Source: http://bahnbilder.ch/picture/4148; auteurs: Kabelleger / David Gubler; CC BY-SA 3.0; https://commons.wikimedia.org/wiki/File:SBB_Re_450_097_ZKB_Nachtnetz.jpg

Le reportage était courageux, mettant à la disposition de la réflexion du plus grand nombre de froides observations déjà faites par certains. On se demande, en l’état, que devient la « puissance du sujet », évoquée dans un billet de blog précédant, face à cette gestion algorithmique implacable.

Le reportage omettait toutefois un paramètre important : la liberté de mouvement demeure possible pour ceux qui ont une marge financière. Il suffit, tant que cela est encore possible, d’acheter un bon vieux billet CFF papier plein tarif, et le trajet ne sera répertorié nulle part. La libre circulation de nos personnes privées devient chaque jour davantage un luxe, monnayable.

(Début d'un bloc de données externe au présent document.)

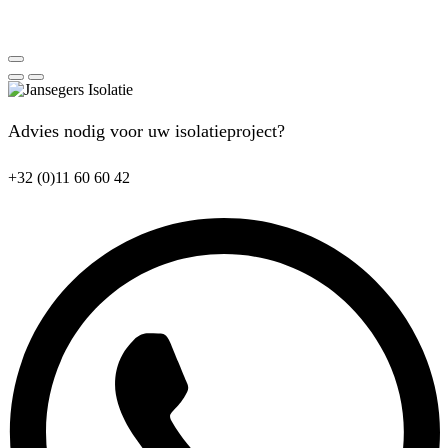
Advies nodig voor uw isolatieproject?
+32 (0)11 60 60 42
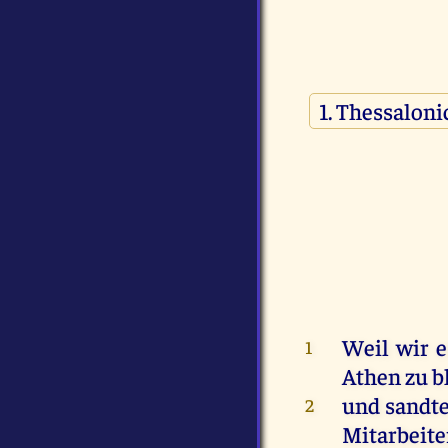
Weil
wir
e
1
Athen
zu
b
und
sandt
2
Mitarbeite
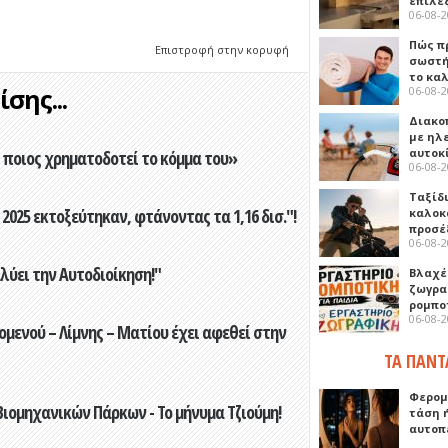
επιλέ
06-08-
Πώς πρ
Επιστροφή στην κορυφή
σωστή
το κα
σης...
06-08-
Διακο
με ηλ
αυτοκ
ποιος χρηματοδοτεί το κόμμα του»
06-08-
Ταξίδ
2025 εκτοξεύτηκαν, φτάνοντας τα 1,16 δισ."!
καλοκ
προσέ
06-08-
ύει την Αυτοδιοίκηση!"
Βλαχέ
ζωγρα
ρομπο
06-08-
ενού – Λίμνης – Ματίου έχει αφεθεί στην
ΤΑ ΠΑΝΤ
Φερομ
ιομηχανικών Πάρκων - Το μήνυμα Τζιούμη!
τάση 
αυτοπ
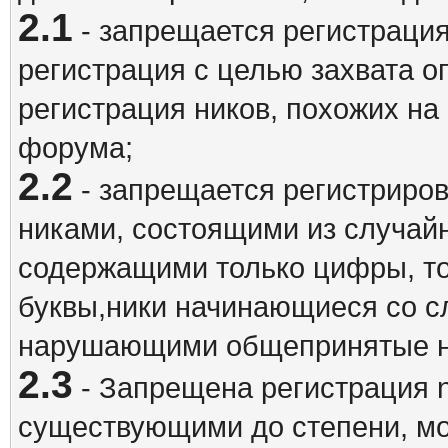
2.1
- запрещается регистрация
регистрация с целью захвата о
регистрация ников, похожих на
форума;
2.2
- запрещается регистриро
никами, состоящими из случай
содержащими только цифры, то
буквы,ники начинающиеся со 
нарушающими общепринятые н
2.3
- Запрещена регистрация n
существующими до степени, мо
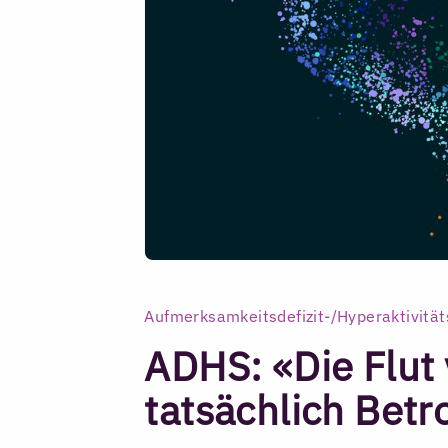
Aufmerksamkeitsdefizit-/Hyperaktivität
ADHS: «Die Flut 
tatsächlich Bet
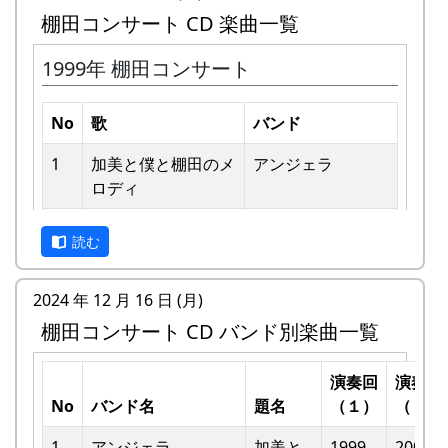
棚田コンサート CD 楽曲一覧
1999年 棚田コンサート
No
歌
バンド
1
加美と僕と棚⽥のメ
アンジェラ
ロディ
私達メシポンバンドが若い頃連続出場を果たして
きた「棚田コンサート」は、フォークソングシン
2
歌おうみんなで
グリーンマウンテ
ガーの“坂庭省悟さん”を始め審査員の方が見守る
読む
ンボーイズ
中、毎年優秀バンドが表彰されました。
3
ワンス・アンド・フ
⽉ーアカリ
2024 年 12 月 16 日 (月)
私達は、この「棚田のうた ～ふるさと加美の里
ォーエバー
棚田コンサート CD バンド別楽曲一覧
へ～」で出場した年、“２位”に入ることができま
した。賞品は何と！「地元産の卵、半年分」でし
4
僕の中のふるさと
H CORPORATION
た。
演奏回
演奏回
II
No
バンド名
題名
（１）
（２）
田んぼの真ん中で山積みの卵の箱を受け取り、バ
5
棚⽥のイネに
メシアとポン四郎
ンドメンバーで分けて持って帰ろうとしてたら、
1
アンジェラ
加美と
1999
2002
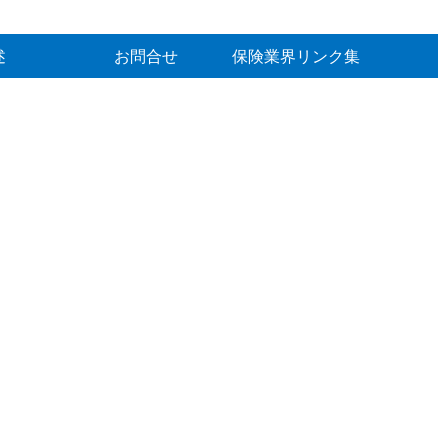
述
お問合せ
保険業界リンク集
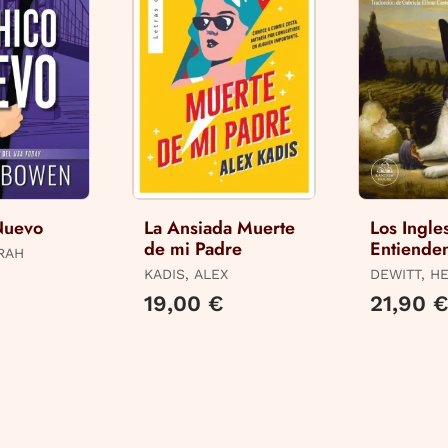
Nuevo
La Ansiada Muerte
Los Ingle
de mi Padre
Entiende
RAH
(Y Otros 
KADIS, ALEX
DEWITT, H
19,00 €
21,90 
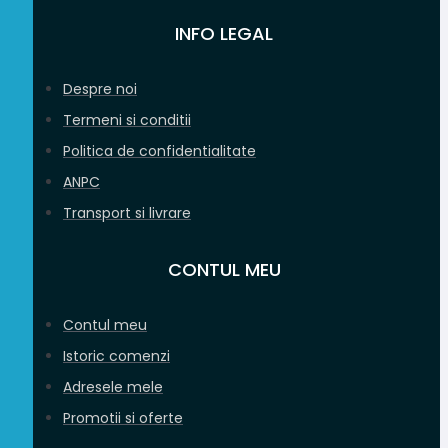
Opțiunile
INFO LEGAL
pot
fi
alese
Despre noi
în
Termeni si conditii
pagina
produsului.
Politica de confidentialitate
ANPC
Transport si livrare
CONTUL MEU
Contul meu
Istoric comenzi
Adresele mele
Promotii si oferte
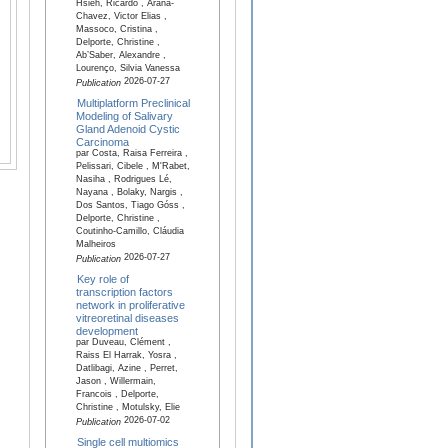
Hsieh, Ricardo , Arana-
Chavez, Victor Elias ,
Massoco, Cristina ,
Delporte, Christine ,
Ab’Saber, Alexandre ,
Lourenço, Silvia Vanessa
2026-07-27
Publication
Multiplatform Preclinical
Modeling of Salivary
Gland Adenoid Cystic
Carcinoma
par Costa, Raisa Ferreira ,
Pelissari, Cibele , M'Rabet,
Nasiha , Rodrigues Lé,
Nayana , Bolaky, Nargis ,
Dos Santos, Tiago Góss ,
Delporte, Christine ,
Coutinho-Camillo, Cláudia
Malheiros
2026-07-27
Publication
Key role of
transcription factors
network in proliferative
vitreoretinal diseases
development
par Duveau, Clément ,
Raiss El Harrak, Yosra ,
Datlibagi, Azine , Perret,
Jason , Willermain,
Francois , Delporte,
Christine , Motulsky, Elie
2026-07-02
Publication
Single cell multiomics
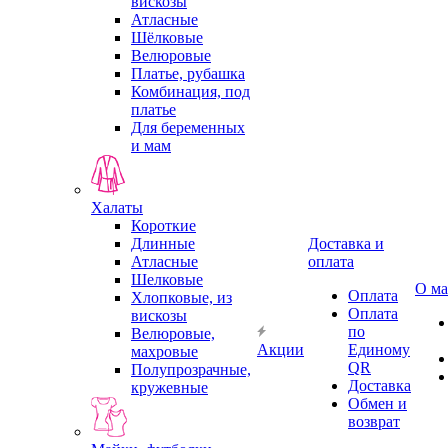
вискозы
Атласные
Шёлковые
Велюровые
Платье, рубашка
Комбинация, под
платье
Для беременных
и мам
Халаты
Короткие
Длинные
Доставка и
Атласные
оплата
Шелковые
О ма
Оплата
Хлопковые, из
Оплата
вискозы
по
Велюровые,
Акции
Единому
махровые
QR
Полупрозрачные,
Доставка
кружевные
Обмен и
возврат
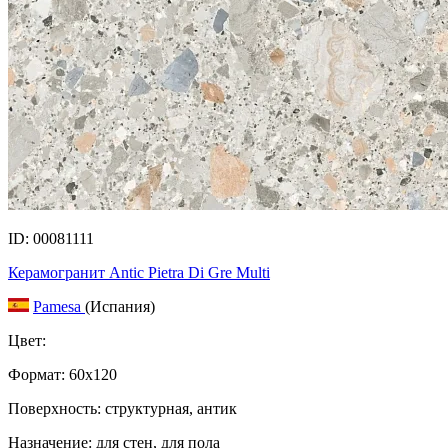
ID: 00081111
Керамогранит Antic Pietra Di Gre Multi
Pamesa
(Испания)
Цвет:
Формат:
60x120
Поверхность: структурная, антик
Назначение: для стен, для пола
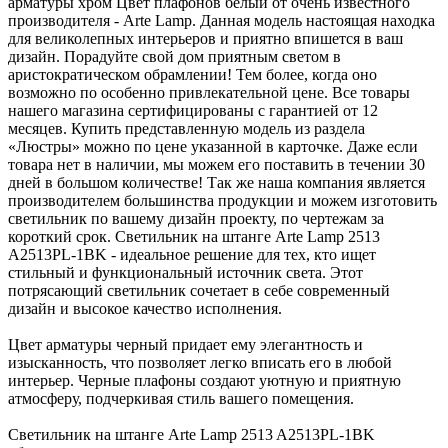
арматуры хром Цвет плафонов белый от очень известного
производителя - Arte Lamp. Данная модель настоящая находка
для великолепных интерьеров и приятно впишется в ваш
дизайн. Порадуйте свой дом приятным светом в
аристократическом обрамлении! Тем более, когда оно
возможно по особенно привлекательной цене. Все товары
нашего магазина сертифицированы с гарантией от 12
месяцев. Купить представленную модель из раздела
«Люстры» можно по цене указанной в карточке. Даже если
товара нет в наличии, мы можем его поставить в течении 30
дней в большом количестве! Так же наша компания является
производителем большинства продукции и можем изготовить
светильник по вашему дизайн проекту, по чертежам за
короткий срок. Светильник на штанге Arte Lamp 2513
A2513PL-1BK - идеальное решение для тех, кто ищет
стильный и функциональный источник света. Этот
потрясающий светильник сочетает в себе современный
дизайн и высокое качество исполнения.
Цвет арматуры черный придает ему элегантность и
изысканность, что позволяет легко вписать его в любой
интерьер. Черные плафоны создают уютную и приятную
атмосферу, подчеркивая стиль вашего помещения.
Светильник на штанге Arte Lamp 2513 A2513PL-1BK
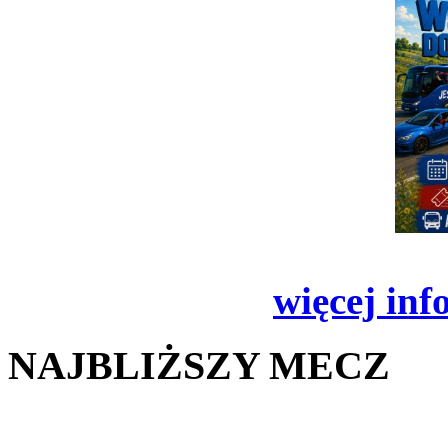
więcej inf
NAJBLIŻSZY MECZ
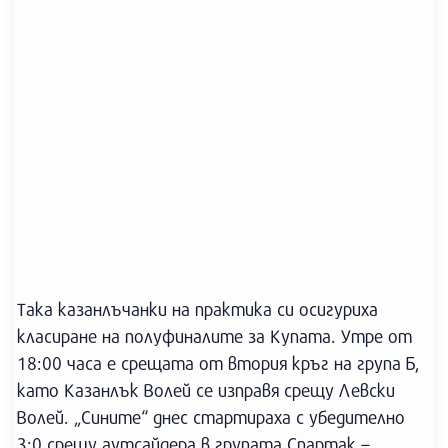
Така казанлъчанки на практика си осигуриха
класиране на полуфиналите за Купата. Утре от
18:00 часа е срещата от втория кръг на група Б,
като Казанлък Волей се изправя срещу Левски
Волей. „Сините“ днес стартираха с убедително
3:0 срещу аутсайдера в групата Спартак –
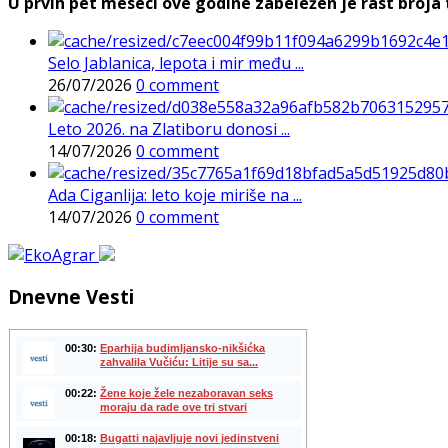
U prvih pet meseci ove godine zabeležen je rast broja t
Selo Jablanica, lepota i mir među ...
26/07/2026
0 comment
Leto 2026. na Zlatiboru donosi ...
14/07/2026
0 comment
Ada Ciganlija: leto koje miriše na ...
14/07/2026
0 comment
Dnevne Vesti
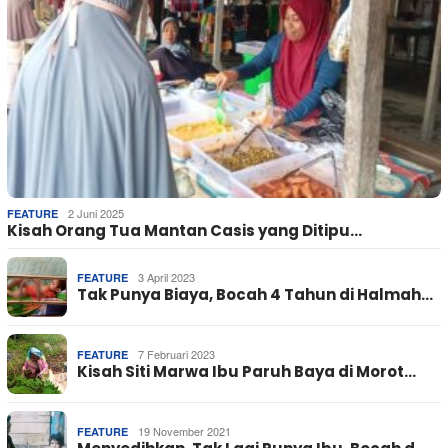
2 Juni 2025
FEATURE
Kisah Orang Tua Mantan Casis yang Ditipu…
3 April 2023
FEATURE
Tak Punya Biaya, Bocah 4 Tahun di Halmah…
7 Februari 2023
FEATURE
Kisah Siti Marwa Ibu Paruh Baya di Morot…
19 November 2021
FEATURE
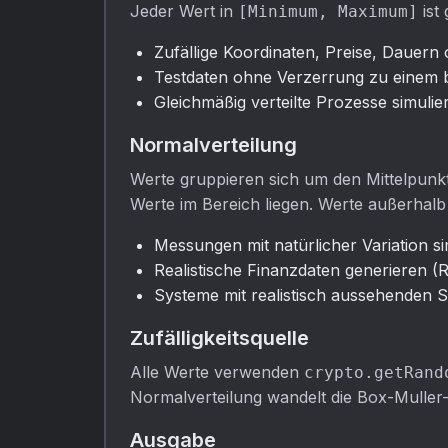
Jeder Wert in
ist
[Minimum, Maximum]
Zufällige Koordinaten, Preise, Dauern 
Testdaten ohne Verzerrung zu einem 
Gleichmäßig verteilte Prozesse simulie
Normalverteilung
Werte gruppieren sich um den Mittelpunk
Werte im Bereich liegen. Werte außerhalb
Messungen mit natürlicher Variation s
Realistische Finanzdaten generieren (R
Systeme mit realistisch aussehenden 
Zufälligkeitsquelle
Alle Werte verwenden
crypto.getRand
Normalverteilung wandelt die Box-Muller
Ausgabe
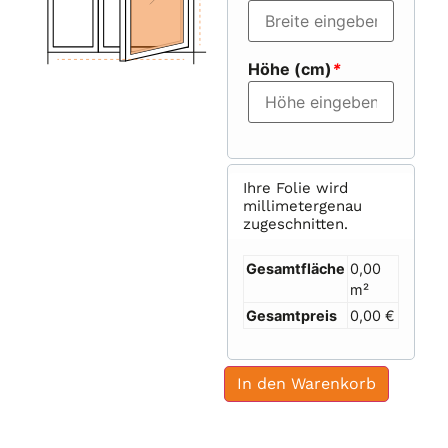
Höhe (cm)
*
Ihre Folie wird
millimetergenau
zugeschnitten.
Gesamtfläche
0,00
m²
Gesamtpreis
0,00 €
In den Warenkorb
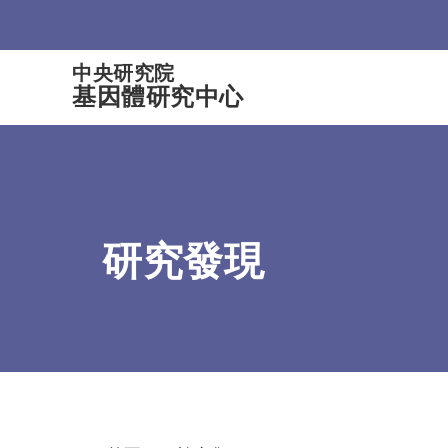
:::
中央研究院
基因體研究中心
研究發現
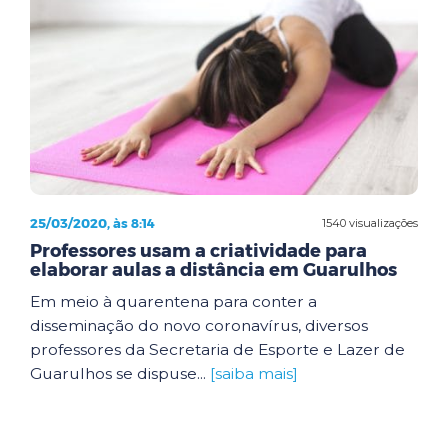
25/03/2020, às 8:14
1540 visualizações
Professores usam a criatividade para
elaborar aulas a distância em Guarulhos
Em meio à quarentena para conter a
disseminação do novo coronavírus, diversos
professores da Secretaria de Esporte e Lazer de
Guarulhos se dispuse...
[saiba mais]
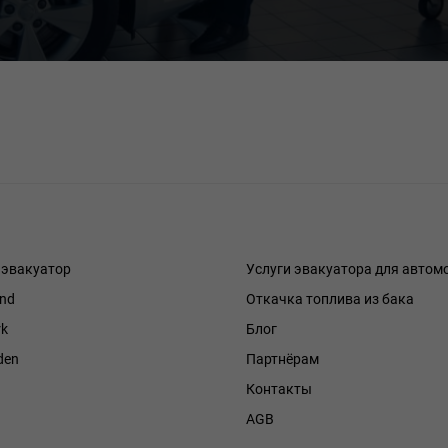
 эвакуатор
Услуги эвакуатора для автом
and
Откачка топлива из бака
k
Блог
den
Партнёрам
Контакты
h
AGB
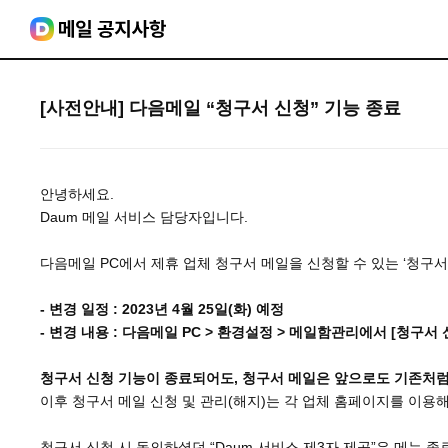
[사전안내] 다음메일 “청구서 신청” 기능 종료
안녕하세요.
Daum 메일 서비스 담당자입니다.
다음메일 PC에서 제휴 업체 청구서 메일을 신청할 수 있는 ‘청구서
- 변경 일정 : 2023년 4월 25일(화) 예정
- 변경 내용 : 다음메일 PC > 환경설정 > 메일함관리에서 [청구서
청구서 신청 기능이 종료되어도, 청구서 메일은 앞으로도 기존처럼 
이후 청구서 메일 신청 및 관리(해지)는 각 업체 홈페이지를 이용
청구서 신청 시 동의하셨던 “Daum 서비스 제3자 제공”은 메뉴 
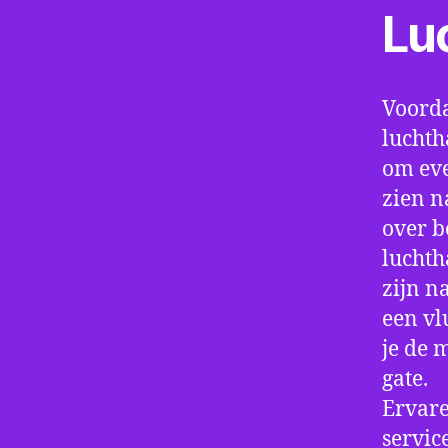
Lu
Voorda
luchth
om eve
zien n
over b
luchth
zijn n
een vl
je de 
gate.
Ervare
servic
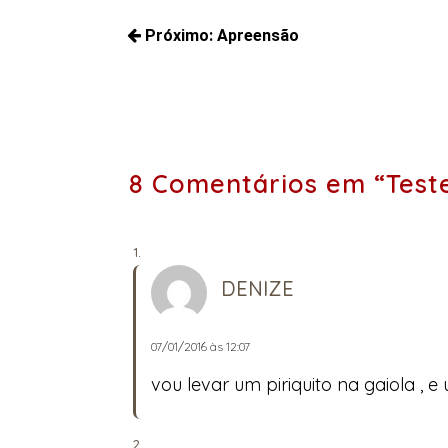
Navegação
Próximo:
Apreensão
de
Próximos
Post
posts:
8 Comentários em “Teste
DENIZE
07/01/2016 às 12:07
vou levar um piriquito na gaiola , 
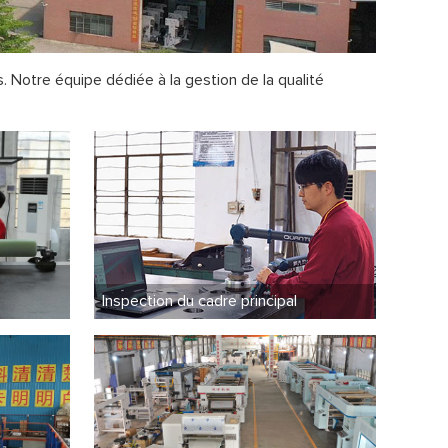
Notre équipe dédiée à la gestion de la qualité
Inspection du cadre principal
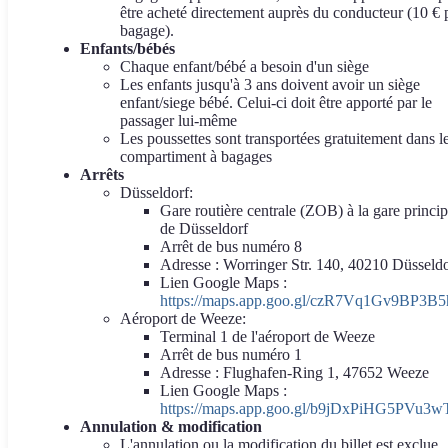
être acheté directement auprès du conducteur (10 € 
bagage).
Enfants/bébés
Chaque enfant/bébé a besoin d'un siège
Les enfants jusqu'à 3 ans doivent avoir un siège
enfant/siege bébé. Celui-ci doit être apporté par le
passager lui-même
Les poussettes sont transportées gratuitement dans l
compartiment à bagages
Arrêts
Düsseldorf:
Gare routière centrale (ZOB) à la gare princip
de Düsseldorf
Arrêt de bus numéro 8
Adresse : Worringer Str. 140, 40210 Düsseldo
Lien Google Maps :
https://maps.app.goo.gl/czR7Vq1Gv9BP3B5
Aéroport de Weeze:
Terminal 1 de l'aéroport de Weeze
Arrêt de bus numéro 1
Adresse : Flughafen-Ring 1, 47652 Weeze
Lien Google Maps :
https://maps.app.goo.gl/b9jDxPiHG5PVu3w
Annulation & modification
L'annulation ou la modification du billet est exclue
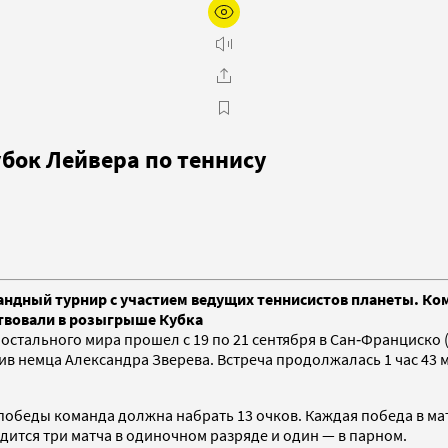
убок Лейвера по теннису
дный турнир с участием ведущих теннисистов планеты. Ком
аствовали в розыгрыше Кубка
стального мира прошел с 19 по 21 сентября в Сан‑Франциско 
немца Александра Зверева. Встреча продолжалась 1 час 43 мину
 победы команда должна набрать 13 очков. Каждая победа в ма
одится три матча в одиночном разряде и один — в парном.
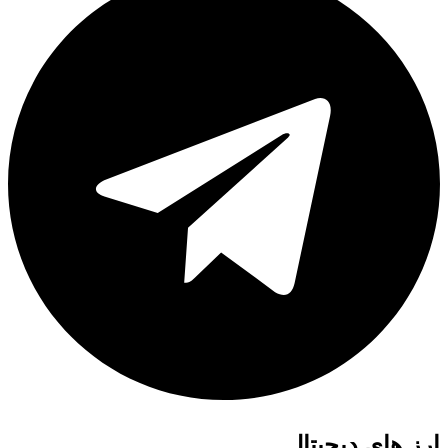
ارز های دیجیتال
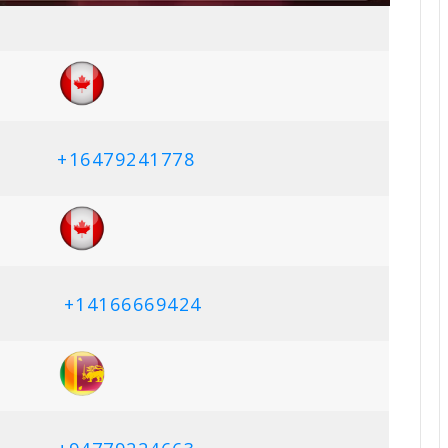
+16479241778
+14166669424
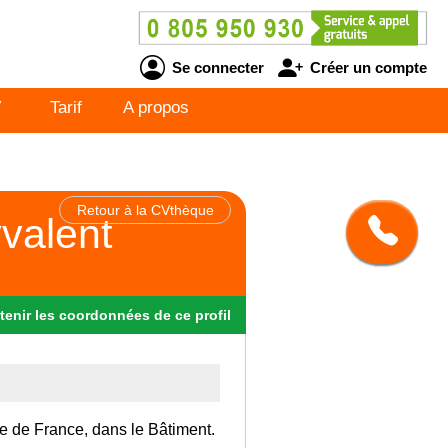
Se connecter
Créer un compte
V
Tarif
A propos
Retour à la CVthèque
yvalent
tenir
les
coordonnées
de ce profil
Ile de France, dans le Bâtiment.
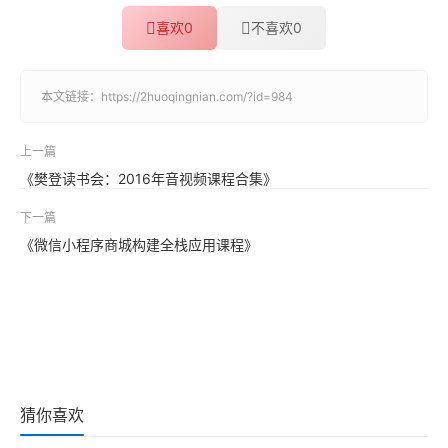
喜欢
0
不喜欢
0
本文链接：
https://2huoqingnian.com/?id=984
上一篇
《樊登读书会：2016年音视频课程合集》
下一篇
《微信小程序商城构建全栈应用课程》
猜你喜欢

On ne peut dès lors que se réjouir de l’initiative du Luxembourg qui, dès ce premier mars, libère la circulation des personnes privées en rendant gratuit ses transports publics, et promeut, du même coup, la protection de l’environnement.

On observera aussi, avec humour noir, que le système de reconnaissance faciale qui quadrille la Chine est mis à mal par les simples masques papier en usage pour cause de coronavirus. Comme le souligne un article de la Tribune de Genève du 18 février dernier, « en quelques années, Pékin a mis en place l’un des réseaux de surveillance de masse les plus avancés au monde. Même les toilettes publiques de la capitale en sont équipées, pour lutter contre l’abus de papier WC, disent-ils. Pas plus de trois coupons par personne toutes les neuf minutes, c’est la règle, impossible d’y déroger ». Dès lors, « l’arrivée du masque ‘anti-Covid-19’, dont l’efficacité est toujours discutée, a donc révélé une faille de taille dans le Big Brother chinois. En temps normal, cette technologie de reconnaissance faciale peut identifier un citoyen en quelques secondes avec une précision de plus de 99,9%, explique le South China Morning Post. Selon les experts, le simple port d’un masque sanitaire peut réduire cette précision à 30%, ajoute le quotidien anglophone publié à Hongkong ».

Si le rire est bon pour la santé, on dira qu’en ce dimanche des malades, le coronavirus nous arrache un faible sourire à l’idée du masque papier qui contrecarre la surveillance presque millimétrée des citoyens chinois. Reste à décider ce que nous souhaitons ici pour la liberté de circulation de nos personnes privées dans les transports publics, et pour un choix clair en faveur de la protection du climat : amis luxembourgeois, chapeau bas !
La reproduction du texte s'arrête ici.